Database Design For reporting comparison results
-
04-03-2021 - |
Question
I'm going to design an table architecture. Here I wanted to compare same data coming from different sources say Source_A
and Source_B
. I have to compare few attributes and identify
- Mismatches
- Data that are missing in source_a
- Data that are missing in Source_B.
Finally i have report to the same in PowerBI with charts. For now I have 2 tables A_DATA
and B_DATA
and both are having below structure (this is just a sample, I have lot more columns)
+---------------+
| Columns |
+---------------+
| Material_ID |
+---------------+
| Material_Name |
+---------------+
| Material_Type |
+---------------+
| Quantity |
+---------------+
Now I'm confused whether should I create separate table for 3 cases(Mismatch,Source_A missing,Source_B Missing) or In single table I should have one more column saying Status
and keep everything there.

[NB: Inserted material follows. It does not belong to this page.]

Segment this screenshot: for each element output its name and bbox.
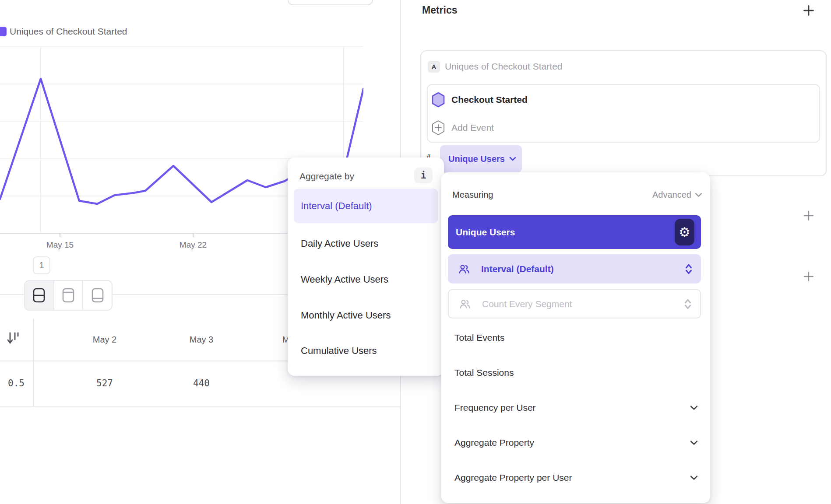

For reporting in PowerBI (like out of 1K rows, 5K are mismatches). Please suggest. Im really confused.
Solution
This is common task which may be solved using FULL OUTER JOIN by any NOT NULL expression which is unique over each separate table and is present in both tables. Mismatches are detected by column compare, missing rows - by NULL value for joining expression in according table.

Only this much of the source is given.